───── SOURCE RECORDS ─────

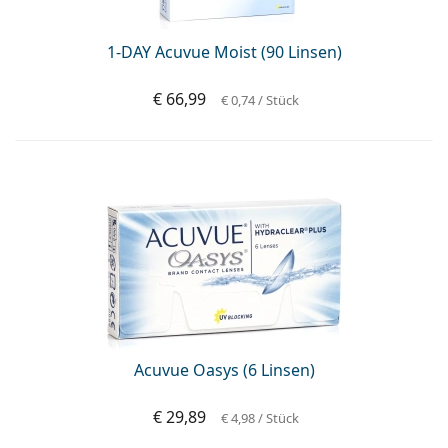
1-DAY Acuvue Moist (90 Linsen)
€ 66,99
€ 0,74
/ Stück
Acuvue Oasys (6 Linsen)
€ 29,89
€ 4,98
/ Stück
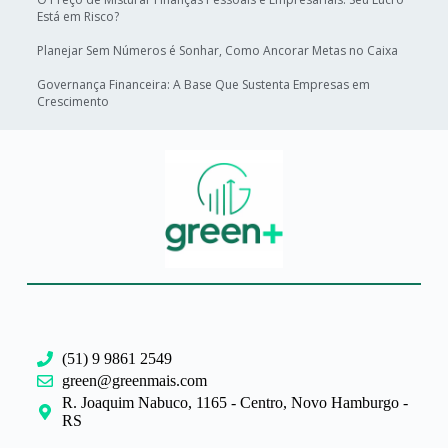
Está em Risco?
Planejar Sem Números é Sonhar, Como Ancorar Metas no Caixa
Governança Financeira: A Base Que Sustenta Empresas em
Crescimento
(51) 9 9861 2549
green@greenmais.com
R. Joaquim Nabuco, 1165 - Centro, Novo Hamburgo -
RS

─────

▸ **PROBLEM STATEMENT**
A complete answer gives every line of the data that includes "Linsen".

▸ **RESPONSE BELOW**
1-DAY Acuvue Moist (90 Linsen)
Acuvue Oasys (6 Linsen)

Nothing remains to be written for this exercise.